Couverture du livre Ce que je sais de Vera Candida

Auteur : Véronique Ovaldé

Date de saisie : 05/03/2010

Genre : Romans et nouvelles - français

Editeur : Ed. de l'Olivier, Paris, France

Prix : 19.00 €

ISBN : 978-2-87929-679-1

GENCOD : 9782879296791

Sorti le : 20/08/2009

Titre retenu pour le prix des lycéens de la ville d'Asnières sur Seine décerné le 11 avril.

«Un Hamlet moderne» V.B.
Ce livre nous permet de découvrir l'exotisme des tropiques sous un nouveau jour grâce à un contraste entre la beauté du paysage des tropiques et le malheur de ses habitants. L'action principale se déroule en effet sur une île des Caraïbes. Rosa, une habitante, se prostitue pour subvenir à ses besoins, elle donne naissance à une fille, Vera Candida, élevée par sa grand-mère. Celle-ci ose forcer le destin et quitte l'île. L'ellipse temporelle entre le moment où Vera Candida quitte l'île et le moment où elle revient fait penser à un climat de viol lié à l'île. La prédominance des thèmes de l'adultère, du viol et du malheur des femmes fait penser à un réquisitoire contre le machisme.

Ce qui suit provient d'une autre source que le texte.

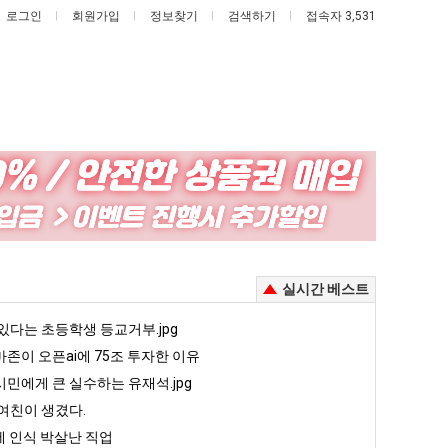
로그인
회원가입
정보찾기
검색하기
접속자 3,531
여
엄
러
마
분
요
13
새
이제 여친이 생겼다.
여러분 13살짜리가 복싱 좀 배웠다고 깝치는데 어떻게 할까요?
엄마 요새는 꺄! 를 어떻게 쓰는지 알아?
실시간 베스트
살
는
짜
꺄!
5
있다는 초등학생 등교거부.jpg
퇴사했다!!!!
08.05
08.05
리
를
 근황
서울 토박이 안재현 "왜 서울로 독립해?"
존이 오픈ai에 75조 투자한 이유
08.05
08.05
가
어
다.
양산 기온 닷새째 40도 넘겨…‘최고기온 42도 가능성도’
08.05
08.05
민에게 큰 실수하는 유재석.jpg
복
떻
혼남;;
이번에 아마존이 오픈ai에 75조 투자한 이유
08.05
08.05
여친이 생겼다.
싱
게
할까요?
백종원이 알려주는 가장 최악의 창업과정 .JPG
08.05
08.05
 인식 박살난 직업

Léonard Bonnet, 1° ES1 Lycée Sainte Geneviève Asnières


Avec ses talents de conteuse, Véronique Ovaldé nous entraîne vers un pays imaginaire aux couleurs tropicales, dans les méandres de la vie de femmes fleurs, tangibles proies des hommes, divinement belles. Une boucle familiale qui commence par Rose, pute affranchie, pêcheuse de poissons volants, sa fille Violette, trop vite disparue et sa petite fille Véra Candida fuyant cette jungle pour mettre au monde Monica Rose. Le roman d'un mal de famille, sourd, violent qui rongera Véra Candida et dans lequel les deux hommes, du même prénom décliné, seront l'endroit et l'enfer du décor. Onirique, non sans humour et flamboyant dans sa réalité. Une réussite.


Un pays imaginaire et caricatural en Amérique du Sud. Des femmes qui connaissent des sorts tragiques. Des hommes faibles ou inhumains. Et la magie de Véronique Ovaldé opère. Ces héroïnes prennent aux tripes et font vibrer. Elles commettent des erreurs mais prennent leur vie en main. Elles sont belles malgré la dureté de leur destin. Et si l'on se prend à vouloir faire de même pour elles, Véronique Ovaldé veille à chaque page à nous surprendre.


Ce qui ressort de la lecture du nouveau roman de Véronique Ovaldé, c'est le talent avec lequel l'auteure est capable de parler de sujets graves. Elle choisit un style entre récit et conte. Elle ose un décor imaginaire, ce qui donne encore plus de crédibilité à l'histoire.
Trois femmes d'une même lignée semblent promises au même destin : enfanter une fille et ne pouvoir jamais révéler le nom du père. Vera Candida est la dernière. Avant elle, sa grand-mère Rose et sa mère Violette, auront le plus grand mal à survivre à cette fatalité qui semble avoir marqué la famille de son sceau. Mais Véra Candida est encore plus éprise de liberté et elle fera tout pour briser ce destin. Elle fuit l'île de Vatapuna dès sa quinzième année et part pour Lahomeria, où elle rêve d'une nouvelle vie et d'oublier ses origines. Elle rencontrera, contrairement à Rose et à Violette, un homme sincère, Itxaga, un journaliste qui bouleversera ses plans.
Très rythmée, cette histoire bien écrite et servie par un style vraiment original, permet à Véronique Ovaldé des propos directs, parfois crus mais qui ne tombent jamais dans le grossier ou le pathétique.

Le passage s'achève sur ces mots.